Peserta SPPI Meninggal Jadi Tiga, Kemhan Janji Evaluasi Latsarmil

Korban meninggal dalam pendidikan dasar kemiliteran SPPI bertambah menjadi tiga orang, Kemhan memperkuat pengawasan kesehatan peserta.
Reporter:,Editor:

Kamis, 25 June 2026 06:00 UTC

Peserta SPPI Meninggal Jadi Tiga, Kemhan Janji Evaluasi Latsarmil

Peserta latsarmil dari pengelola KDMP dan KNMP mengikuti upacara pembukaan diklat di lapangan Dirgantara AAU, Yogyakarta pada Rabu, 17 Juni 2026. Foto: Humas TNI AU.

JATIMNET.COM – Program Sarjana Penggerak Pembangunan Indonesia (SPPI) kembali menjadi sorotan setelah jumlah peserta yang meninggal dunia selama mengikuti latihan dasar kemiliteran (latsarmil) bertambah menjadi tiga orang.

 

Kementerian Pertahanan (Kemhan) memastikan akan melakukan evaluasi terhadap pelaksanaan pendidikan untuk memperkuat aspek keselamatan dan pengawasan kesehatan peserta.

 

Korban terbaru adalah Novia Rahmadhani Sihotang, peserta calon pengelola Koperasi Nelayan Merah Putih (KNMP) yang mengikuti pendidikan di Satuan Pendidikan Pusat Bahasa Kodiklatau, Jakarta.

 

Novia sempat mengalami gangguan kesehatan saat mengikuti pelatihan pada Senin, 22 Juni 2026. Kemudian, dirawat di Rumah Sakit Angkatan Udara Dr. Esnawan Antariksa.

 

Namun, kondisinya terus menurun hingga dinyatakan meninggal dunia sehari kemudian. Berdasarkan hasil pemeriksaan medis, penyebab kematiannya berkaitan dengan penyakit tuberkulosis (TB).

 

Kepala Biro Informasi Pertahanan Sekretariat Jenderal Kemhan Brigjen TNI Rico Ricardo Sirait menyampaikan belasungkawa kepada keluarga korban sekaligus membenarkan kabar tersebut.

 

"Benar, Kementerian Pertahanan telah menerima laporan mengenai meninggalnya salah satu peserta Program SPPI KNMP Tahun 2026 atas nama Novia Rahmadhani Sihotang yang mengikuti pendidikan di Satdik Pusbahasa Kodiklatau Jakarta.
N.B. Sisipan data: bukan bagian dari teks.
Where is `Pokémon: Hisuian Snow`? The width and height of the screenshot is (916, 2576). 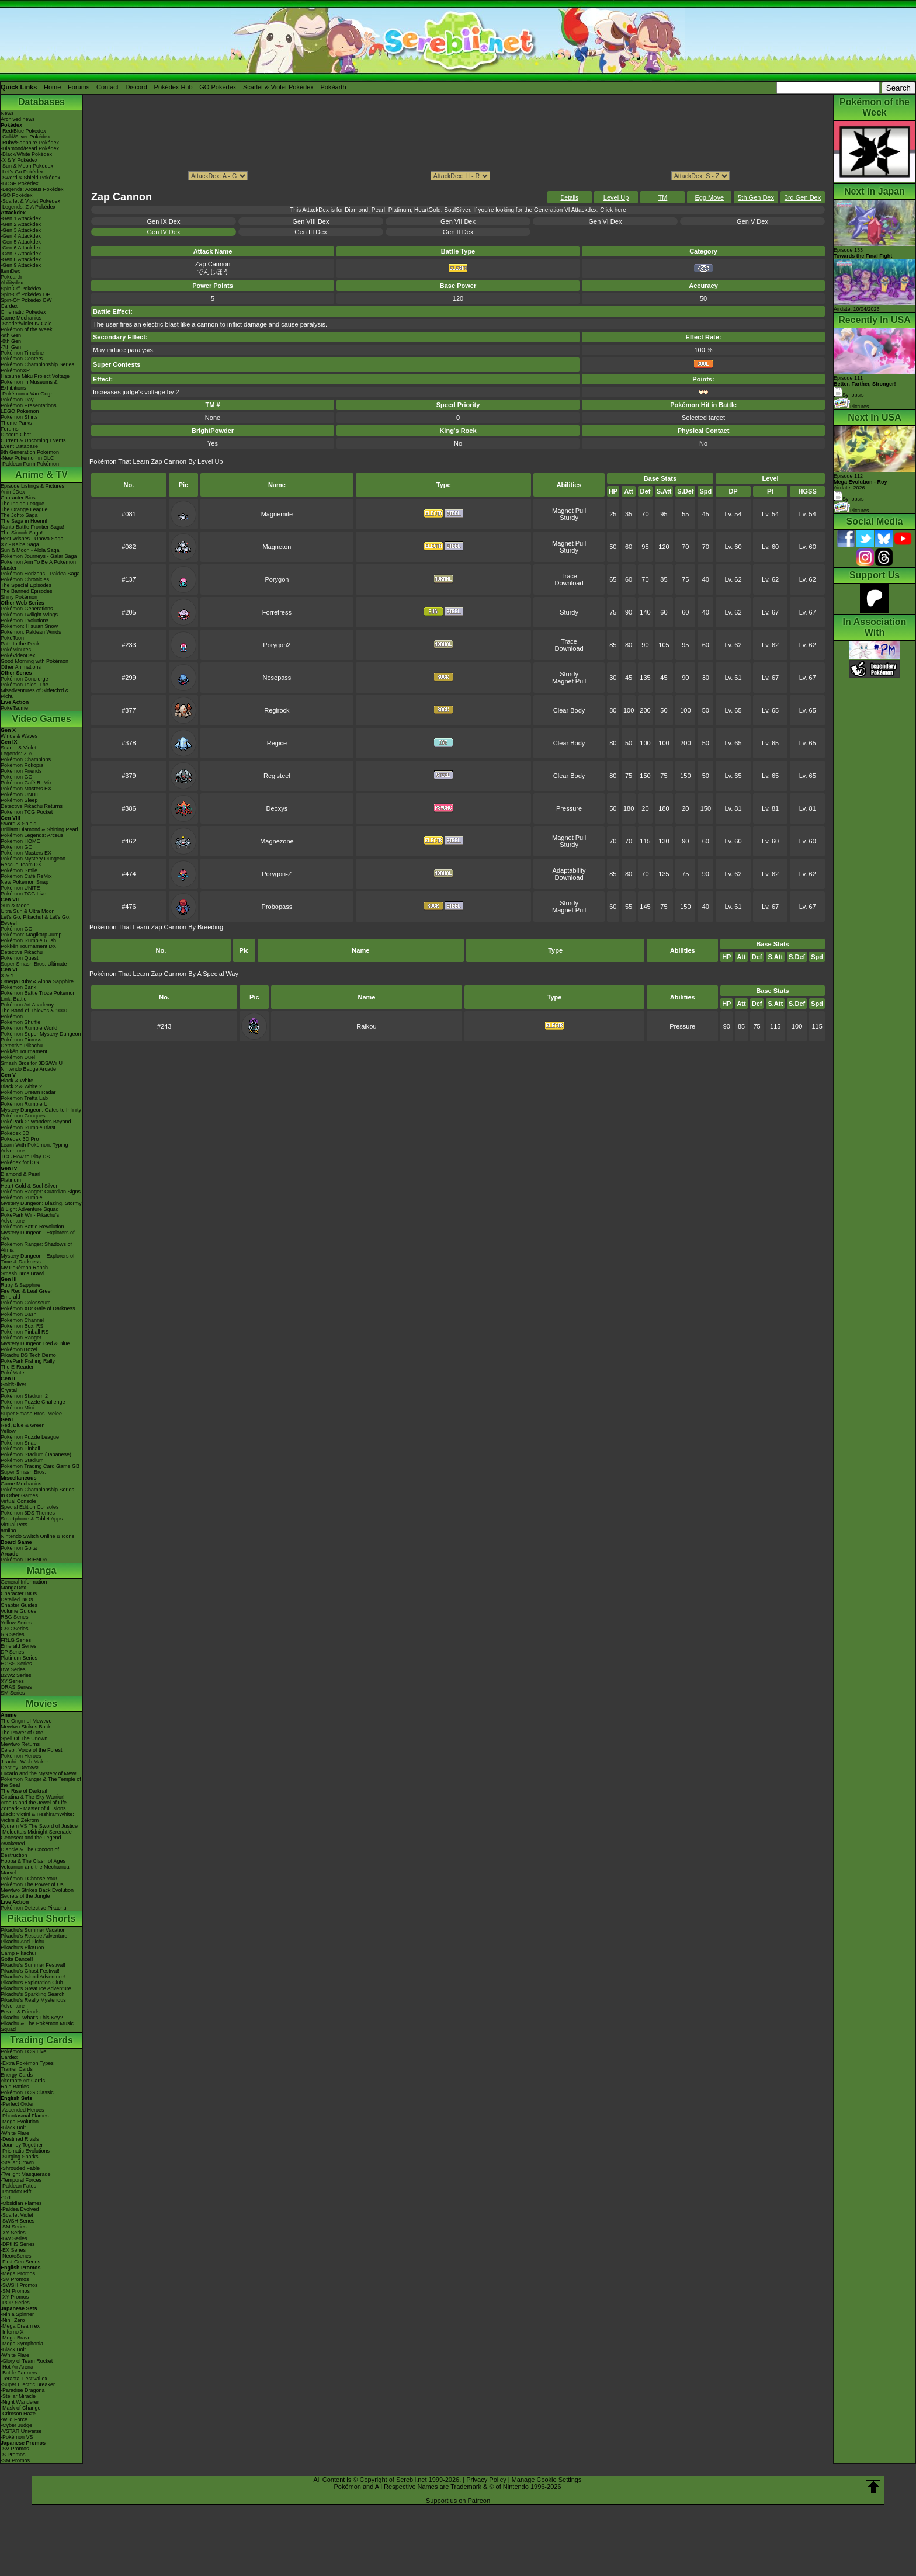 Pokémon: Hisuian Snow is located at coordinates (29, 626).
Kemhan menyampaikan duka cita yang mendalam kepada keluarga almarhumah," ujar Rico Ricardo Sirait dalam keterangan tertulis di Jakarta, Rabu, 24 Juni 2026. 

 

Meninggalnya Novia menambah daftar peserta SPPI yang wafat selama menjalani latsarmil. Sebelumnya, Anisa Muyassaroh meninggal setelah mengalami heat stroke saat mengikuti pendidikan di Satdik Dodikjur Rindam VI/Mulawarman, Balikpapan.

 

Sementara Yonanda Muhammad Taufiq meninggal dunia setelah mengalami penurunan kondisi fisik ketika mengikuti pendidikan di Satdik Pusat Latihan Tempur Kodiklatad Baturaja.  Pemeriksaan medis menyatakan penyebab kematiannya adalah cardiac arrest atau henti jantung.

 

Kasus tersebut memunculkan perhatian terhadap pelaksanaan pendidikan dasar kemiliteran yang menjadi bagian dari pembentukan peserta SPPI.

 

Program ini disiapkan untuk mencetak sarjana penggerak pembangunan yang nantinya ditempatkan dalam berbagai program strategis pemerintah, termasuk pengelolaan Koperasi Desa Merah Putih dan Koperasi Nelayan Merah Putih.

 

Kemhan menegaskan seluruh peserta telah melalui pemeriksaan kesehatan sebelum mengikuti pendidikan. Peserta yang mengalami gangguan kesehatan selama pelatihan juga disebut memperoleh penanganan medis sesuai prosedur yang berlaku.

 

"Saat ini Kemhan bersama Panitia Seleksi Nasional dan penyelenggara pendidikan terus melakukan evaluasi dan penguatan pengawasan kesehatan peserta guna memastikan keselamatan dan kesehatan peserta tetap menjadi prioritas utama dalam pelaksanaan program," kata Rico Ricardo Sirait dalam keterangan yang sama di Jakarta, Rabu, 24 Juni 2026. 

 

Bertambahnya jumlah korban menjadi tiga orang diperkirakan akan mendorong evaluasi lebih menyeluruh terhadap pelaksanaan latsarmil, mulai dari proses seleksi kesehatan, intensitas latihan, hingga sistem pemantauan kondisi fisik peserta selama pendidikan berlangsung.

 

Langkah tersebut dinilai penting untuk memastikan tujuan membentuk sumber daya manusia yang tangguh tidak mengabaikan aspek keselamatan.

 

Peristiwa ini juga menjadi pengingat bahwa program pembangunan sumber daya manusia berskala nasional memerlukan standar keselamatan yang ketat.

 

Selain kualitas pembinaan, kesiapan medis, deteksi dini penyakit bawaan, serta respons cepat terhadap kondisi darurat menjadi faktor yang menentukan keberhasilan penyelenggaraan pendidikan.